- _Assignment_
How many lines in the records below hold the string "pontos"? Please answer with the number and nothing more.

- _The input_

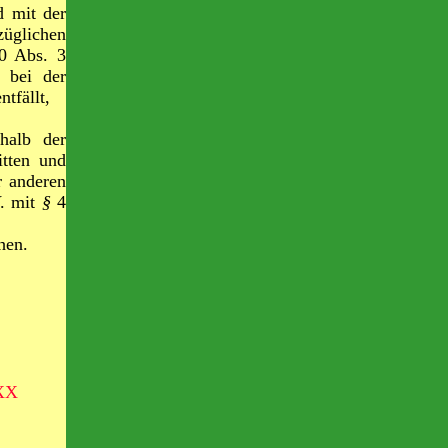
d mit der
züglichen
0 Abs. 3
l bei der
tfällt,
rhalb der
itten und
r anderen
V. mit
§
4
hen.
XX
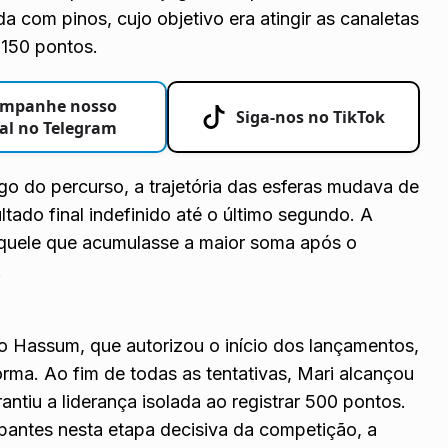
 com pinos, cujo objetivo era atingir as canaletas
 150 pontos.
mpanhe nosso
Siga-nos no TikTok
al no Telegram
go do percurso, a trajetória das esferas mudava de
tado final indefinido até o último segundo. A
 aquele que acumulasse a maior soma após o
.
Hassum, que autorizou o início dos lançamentos,
rma. Ao fim de todas as tentativas, Mari alcançou
antiu a liderança isolada ao registrar 500 pontos.
pantes nesta etapa decisiva da competição, a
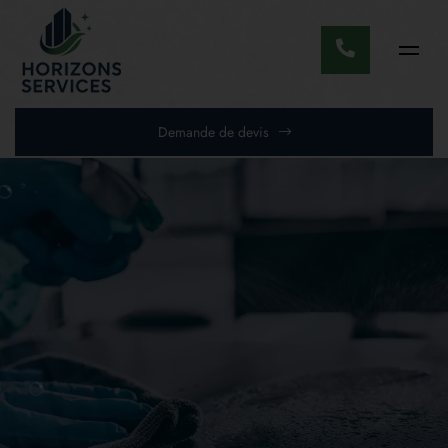
Demande de devis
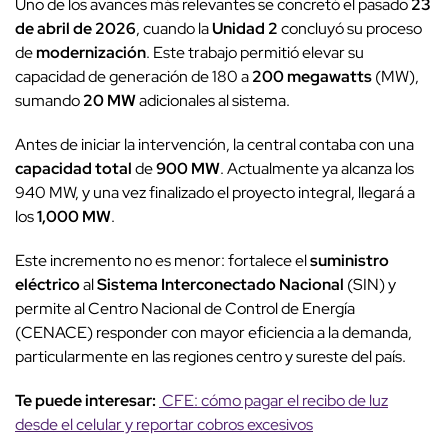
Uno de los avances más relevantes se concretó el pasado
23
de abril de 2026
, cuando la
Unidad 2
concluyó su proceso
de
modernización
. Este trabajo permitió elevar su
capacidad de generación de 180 a
200 megawatts
(MW),
sumando
20 MW
adicionales al sistema.
Antes de iniciar la intervención, la central contaba con una
capacidad total
de
900 MW
. Actualmente ya alcanza los
940 MW, y una vez finalizado el proyecto integral, llegará a
los
1,000 MW
.
Este incremento no es menor: fortalece el
suministro
eléctrico
al
Sistema Interconectado Nacional
(SIN) y
permite al Centro Nacional de Control de Energía
(CENACE) responder con mayor eficiencia a la demanda,
particularmente en las regiones centro y sureste del país.
Te puede interesar:
CFE: cómo pagar el recibo de luz
desde el celular y reportar cobros excesivos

- _Response area_
2